Content starts
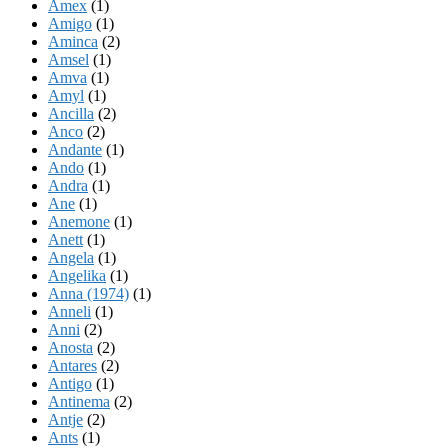
Amex
(1)
Amigo
(1)
Aminca
(2)
Amsel
(1)
Amva
(1)
Amyl
(1)
Ancilla
(2)
Anco
(2)
Andante
(1)
Ando
(1)
Andra
(1)
Ane
(1)
Anemone
(1)
Anett
(1)
Angela
(1)
Angelika
(1)
Anna (1974)
(1)
Anneli
(1)
Anni
(2)
Anosta
(2)
Antares
(2)
Antigo
(1)
Antinema
(2)
Antje
(2)
Ants
(1)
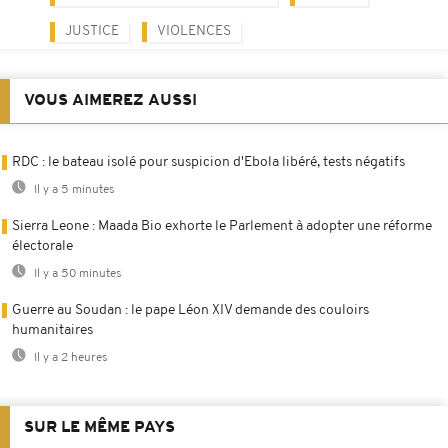
JUSTICE
VIOLENCES
VOUS AIMEREZ AUSSI
RDC : le bateau isolé pour suspicion d'Ebola libéré, tests négatifs
Il y a 5 minutes
Sierra Leone : Maada Bio exhorte le Parlement à adopter une réforme
électorale
Il y a 50 minutes
Guerre au Soudan : le pape Léon XIV demande des couloirs
humanitaires
Il y a 2 heures
SUR LE MÊME PAYS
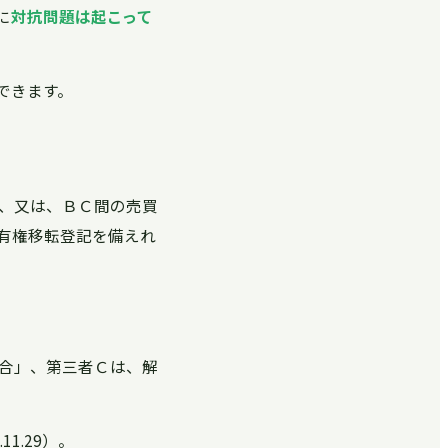
に
対抗問題は起こって
できます。
、又は、ＢＣ間の売買
有権移転登記を備えれ
合」、第三者Ｃは、解
1.29）。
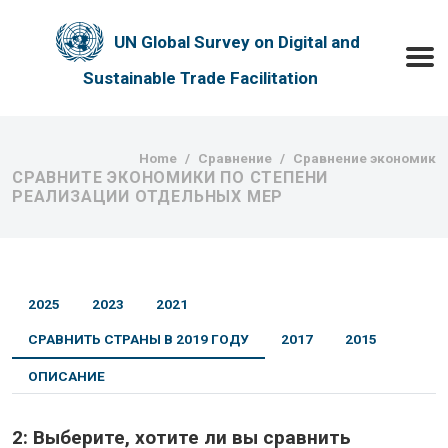
Skip to main content
UN Global Survey on Digital and
Toggle
Sustainable Trade Facilitation
Breadcrumb
Home
Сравнение
Сравнение экономик
СРАВНИТЕ ЭКОНОМИКИ ПО СТЕПЕНИ
РЕАЛИЗАЦИИ ОТДЕЛЬНЫХ МЕР
2025
2023
2021
СРАВНИТЬ СТРАНЫ В 2019 ГОДУ
2017
2015
ОПИСАНИЕ
2:
Выберите, хотите ли вы сравнить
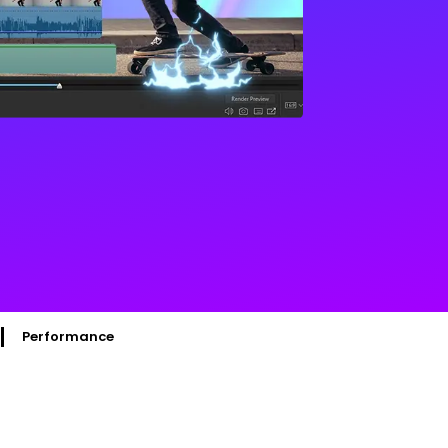
Performance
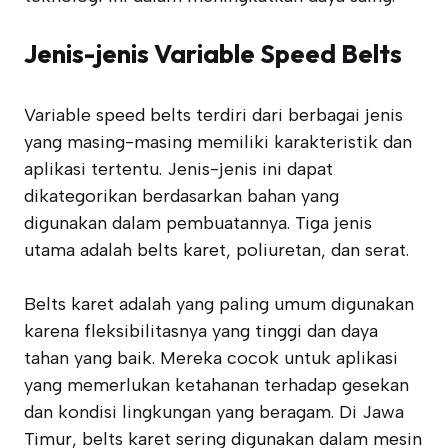
Jenis-jenis Variable Speed Belts
Variable speed belts terdiri dari berbagai jenis
yang masing-masing memiliki karakteristik dan
aplikasi tertentu. Jenis-jenis ini dapat
dikategorikan berdasarkan bahan yang
digunakan dalam pembuatannya. Tiga jenis
utama adalah belts karet, poliuretan, dan serat.
Belts karet adalah yang paling umum digunakan
karena fleksibilitasnya yang tinggi dan daya
tahan yang baik. Mereka cocok untuk aplikasi
yang memerlukan ketahanan terhadap gesekan
dan kondisi lingkungan yang beragam. Di Jawa
Timur, belts karet sering digunakan dalam mesin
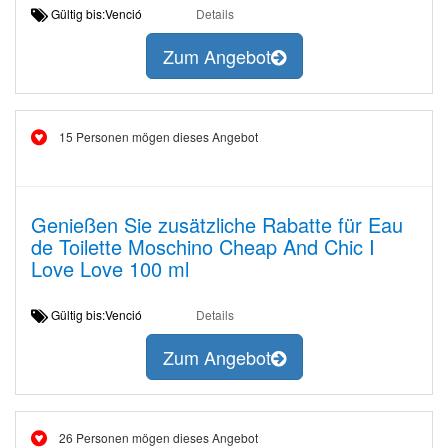
Gültig bis:Venció
Details
Zum Angebot
15 Personen mögen dieses Angebot
Genießen Sie zusätzliche Rabatte für Eau
de Toilette Moschino Cheap And Chic I
Love Love 100 ml
Gültig bis:Venció
Details
Zum Angebot
26 Personen mögen dieses Angebot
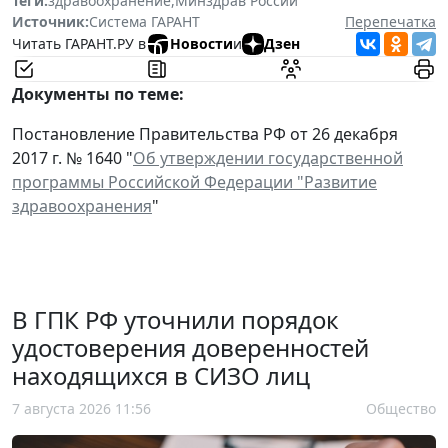
Теги:
здравоохранение
,
Минздрав России
Источник:
Система ГАРАНТ
Перепечатка
Читать ГАРАНТ.РУ в
Новости
и
Дзен
Документы по теме:
Постановление Правительства РФ от 26 декабря
2017 г. № 1640 "
Об утверждении государственной
программы Российской Федерации "Развитие
здравоохранения
"
В ГПК РФ уточнили порядок
удостоверения доверенностей
находящихся в СИЗО лиц
7 августа 2026 11:56
Общество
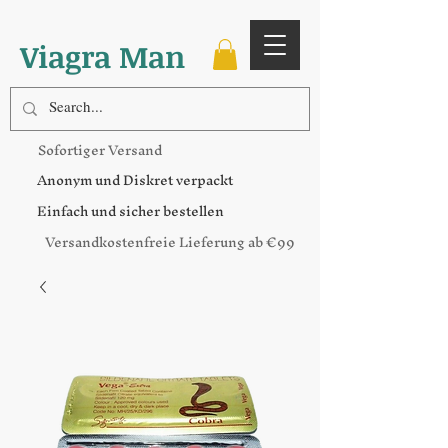
Viagra Man
Sofortiger Versand
Anonym und Diskret verpackt
Einfach und sicher bestellen
Versandkostenfreie Lieferung ab €99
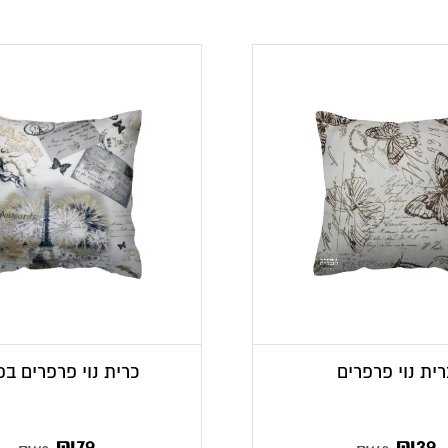
רית נוי פרפרים
כרית נוי פרפרים בפ
ר
מחיר
המחיר
המחיר
₪
79
₪
39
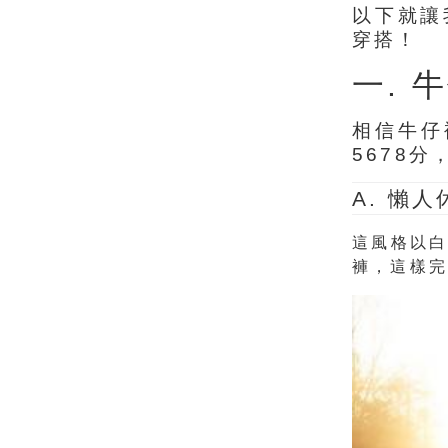
以下就讓
穿搭！
一. 
相信牛仔
5678
A.
懶人
這風格以白
褲，這樣完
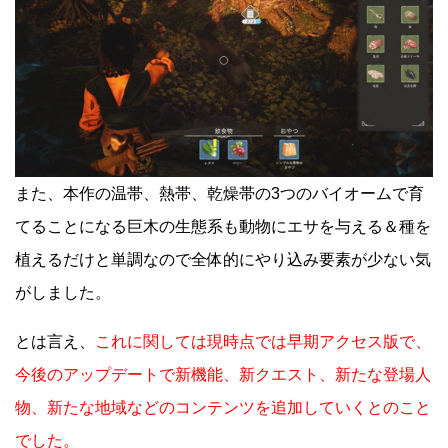
また、本作の温帯、熱帯、乾燥帯の3つのバイオームで育
てることになる巨木の生態系も動物にエサを与える＆種を
植えるだけと単調なので全体的にやり込み要素が少ない気
がしました。
とは言え、
これに関しては現時点では早期アクセス版で、
今後のアップデートで新機能、新クエスト、新たな登場人
物、新たな地域などのコンテンツを追加していくとのこと
でした。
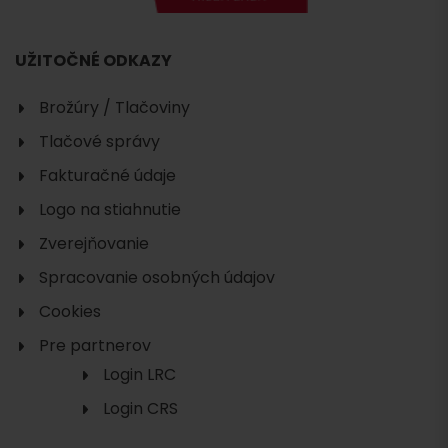
UŽITOČNÉ ODKAZY
Brožúry / Tlačoviny
Tlačové správy
Fakturačné údaje
Logo na stiahnutie
Zverejňovanie
Spracovanie osobných údajov
Cookies
Pre partnerov
Login LRC
Login CRS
Content ends
From the records above, how many lines include the word "digunakan"? Only the number is wanted.

3